Sec. 11. Corporate term. - A corporation shall exist for a period not exceeding fifty
(50) years from the date of incorporation unless sooner dissolved or unless said
period is extended. The corporate term as originally stated in the articles of
incorporation may be extended for periods not exceeding fifty (50) years in any
single instance by an amendment of the articles of incorporation, in accordance with
this Code; Provided, That no extension can be made earlier than five (5) years prior
to the original or subsequent expiry date(s) unless there are justifiable reasons for
an earlier extension as may be determined by the Securities and Exchange
Commission.

RATIONALE FOR TERM LIMIT

The 50 yr limit is imposed by law to permit the stock holders to decide at the end of
50 yrs whether to continue or not with the corporation

STATE CONTROL
- The state is naturally interested that the privilege of juridical persons be
enjoyed only under the conditions and not beyond the period that it sees fit
to grant.

ARBITRARY LIMIT
- It was pointed out that the limit of corporate life is arbitrary.
EXTENSION OF TERM
- Extension of the. Must be made within the time at the moment described by
the corporation Otherwise.

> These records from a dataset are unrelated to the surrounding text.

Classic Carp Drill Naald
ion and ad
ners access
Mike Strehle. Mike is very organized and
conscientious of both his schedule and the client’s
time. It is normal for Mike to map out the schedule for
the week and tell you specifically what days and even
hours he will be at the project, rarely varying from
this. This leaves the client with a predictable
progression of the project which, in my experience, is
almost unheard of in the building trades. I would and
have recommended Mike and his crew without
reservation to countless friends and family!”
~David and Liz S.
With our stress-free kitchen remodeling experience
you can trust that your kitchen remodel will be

Operations personality will cease.
- Since the privilege of extension is purely statutory, all of the statutory
conditions precedent must be complied with in order that the extension may
be effectuated.

DOCTRINE OF RELATIONS / RELATE BACK DOCTRINE


- Under this doctrine, the filing and recording of a certificate of extension after the term
cannot relate back to the date of the passage of the resolution of the stockholders to
extend the life of the corporation.
- SEC clarified that the doctrine does not apply if there was fault or negligence on the
part of the corporation.

NO ANNUAL RENEWAL
- SEC cannot require the annual renewal of the certificate of registration of a
corporation.

Sec. 12. Minimum capital stock required of stock corporations. - Stock corporations incorporated
under this Code shall not be required to have any minimum authorized capital stock except as
otherwise specifically provided for by special law, and subject to the provisions of the following
section.

MINIMUM AUTHORIZED CAPITAL

Sec 12 provides that there is no minimum authorized capital under the corp code, however, if the
minimum paid up capital of 5k prescribed under sec 14 is considered, it is clear that the initial authorized
capital cannot be less than the same amount.

IMPORTANT TERMS

AUTHORIZED CAPITAL STOCK

Is the amount fixed in the Articles of Incorporation to be subscribed and paid by the stockholders of the
corporations.

SUBSCRIBED CAPITAL

Is that portion of the authorized capital stock that is covered by SUBSCRIPTION AGREEMENTS whether
fully paid or not

PAID-UP CAPITAL

Is the amount of outstanding capital sock and additional paid-in capital or premium paid over the par
value of the shares

OUTSTANDING CAPITAL STOCK

Refers to the total shares of stock issued to subscribers or stockholders, whether or not fully or partially
paid except treasury shares so long as there is a binding subscription agreement.